* **DATA TO PROCESS**:
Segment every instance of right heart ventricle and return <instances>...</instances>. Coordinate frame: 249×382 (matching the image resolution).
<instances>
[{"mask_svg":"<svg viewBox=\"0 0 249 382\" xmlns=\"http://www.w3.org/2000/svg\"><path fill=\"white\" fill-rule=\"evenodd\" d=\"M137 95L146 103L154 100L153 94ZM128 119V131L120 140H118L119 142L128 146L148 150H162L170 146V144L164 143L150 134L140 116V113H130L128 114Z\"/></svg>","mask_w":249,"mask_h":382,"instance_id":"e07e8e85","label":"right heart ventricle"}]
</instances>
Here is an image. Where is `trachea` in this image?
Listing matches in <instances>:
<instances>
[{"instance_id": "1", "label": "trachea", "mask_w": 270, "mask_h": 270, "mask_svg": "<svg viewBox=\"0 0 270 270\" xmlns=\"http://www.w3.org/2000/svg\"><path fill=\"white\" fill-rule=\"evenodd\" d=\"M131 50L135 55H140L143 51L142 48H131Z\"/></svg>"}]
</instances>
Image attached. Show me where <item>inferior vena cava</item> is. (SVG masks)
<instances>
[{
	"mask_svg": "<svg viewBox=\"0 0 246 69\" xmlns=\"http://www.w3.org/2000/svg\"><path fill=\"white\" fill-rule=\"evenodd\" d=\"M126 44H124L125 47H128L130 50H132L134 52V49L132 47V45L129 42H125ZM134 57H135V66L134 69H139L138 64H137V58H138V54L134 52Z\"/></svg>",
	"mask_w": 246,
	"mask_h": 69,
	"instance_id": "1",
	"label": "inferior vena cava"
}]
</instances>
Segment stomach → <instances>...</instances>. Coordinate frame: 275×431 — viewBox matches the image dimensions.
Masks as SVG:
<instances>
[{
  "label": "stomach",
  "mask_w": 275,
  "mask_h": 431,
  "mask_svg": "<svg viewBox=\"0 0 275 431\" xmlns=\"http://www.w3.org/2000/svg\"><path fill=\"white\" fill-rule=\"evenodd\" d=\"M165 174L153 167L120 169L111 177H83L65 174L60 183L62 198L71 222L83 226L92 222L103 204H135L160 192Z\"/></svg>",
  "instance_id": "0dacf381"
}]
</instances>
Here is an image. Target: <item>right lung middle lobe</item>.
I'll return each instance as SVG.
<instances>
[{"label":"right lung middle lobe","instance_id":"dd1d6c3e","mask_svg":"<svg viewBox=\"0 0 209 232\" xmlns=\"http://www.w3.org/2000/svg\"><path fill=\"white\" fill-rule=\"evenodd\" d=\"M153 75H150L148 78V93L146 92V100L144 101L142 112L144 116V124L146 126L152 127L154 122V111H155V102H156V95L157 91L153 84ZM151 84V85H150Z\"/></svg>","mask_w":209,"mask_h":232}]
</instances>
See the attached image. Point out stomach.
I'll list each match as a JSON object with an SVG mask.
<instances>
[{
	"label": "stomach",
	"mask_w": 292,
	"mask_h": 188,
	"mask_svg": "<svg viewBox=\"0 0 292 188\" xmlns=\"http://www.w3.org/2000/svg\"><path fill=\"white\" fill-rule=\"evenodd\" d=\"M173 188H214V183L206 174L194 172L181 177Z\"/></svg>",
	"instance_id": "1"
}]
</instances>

* **ABOUT THIS EXERCISE**: Nothing may be dropped or altered; repeat every record in full.

* **FINISHED EXERCISE**:
Segment every instance of right heart ventricle and return <instances>...</instances>. Coordinate frame: 249×382 (matching the image resolution).
<instances>
[{"mask_svg":"<svg viewBox=\"0 0 249 382\" xmlns=\"http://www.w3.org/2000/svg\"><path fill=\"white\" fill-rule=\"evenodd\" d=\"M137 95L146 103L154 100L153 94ZM128 119V131L120 140H118L119 142L128 146L148 150H162L170 146V144L164 143L150 134L140 116V113H130L128 114Z\"/></svg>","mask_w":249,"mask_h":382,"instance_id":"e07e8e85","label":"right heart ventricle"}]
</instances>
Here is an image. Where is `trachea` in this image?
Listing matches in <instances>:
<instances>
[{"instance_id": "1", "label": "trachea", "mask_w": 270, "mask_h": 270, "mask_svg": "<svg viewBox=\"0 0 270 270\" xmlns=\"http://www.w3.org/2000/svg\"><path fill=\"white\" fill-rule=\"evenodd\" d=\"M131 50L135 55H140L143 51L142 48H131Z\"/></svg>"}]
</instances>
Image attached. Show me where <item>inferior vena cava</item> is. (SVG masks)
<instances>
[{
	"mask_svg": "<svg viewBox=\"0 0 246 69\" xmlns=\"http://www.w3.org/2000/svg\"><path fill=\"white\" fill-rule=\"evenodd\" d=\"M126 44H124L125 47H128L130 50H132L134 52V49L132 47V45L129 42H125ZM134 57H135V66L134 69H139L138 64H137V58H138V54L134 52Z\"/></svg>",
	"mask_w": 246,
	"mask_h": 69,
	"instance_id": "1",
	"label": "inferior vena cava"
}]
</instances>
Segment stomach → <instances>...</instances>. Coordinate frame: 275×431 — viewBox matches the image dimensions.
Masks as SVG:
<instances>
[{
  "label": "stomach",
  "mask_w": 275,
  "mask_h": 431,
  "mask_svg": "<svg viewBox=\"0 0 275 431\" xmlns=\"http://www.w3.org/2000/svg\"><path fill=\"white\" fill-rule=\"evenodd\" d=\"M165 174L153 167L120 169L111 177H83L65 174L60 183L62 198L71 222L83 226L92 222L103 204H135L160 192Z\"/></svg>",
  "instance_id": "0dacf381"
}]
</instances>
Here is an image. Target: <item>right lung middle lobe</item>.
I'll return each instance as SVG.
<instances>
[{"label":"right lung middle lobe","instance_id":"dd1d6c3e","mask_svg":"<svg viewBox=\"0 0 209 232\" xmlns=\"http://www.w3.org/2000/svg\"><path fill=\"white\" fill-rule=\"evenodd\" d=\"M153 75H150L148 78V93L146 92V100L144 101L142 112L144 116V124L146 126L152 127L154 122V111H155V102H156V95L157 91L153 84ZM151 84V85H150Z\"/></svg>","mask_w":209,"mask_h":232}]
</instances>
See the attached image. Point out stomach.
I'll list each match as a JSON object with an SVG mask.
<instances>
[{
	"label": "stomach",
	"mask_w": 292,
	"mask_h": 188,
	"mask_svg": "<svg viewBox=\"0 0 292 188\" xmlns=\"http://www.w3.org/2000/svg\"><path fill=\"white\" fill-rule=\"evenodd\" d=\"M173 188H214V183L206 174L194 172L181 177Z\"/></svg>",
	"instance_id": "1"
}]
</instances>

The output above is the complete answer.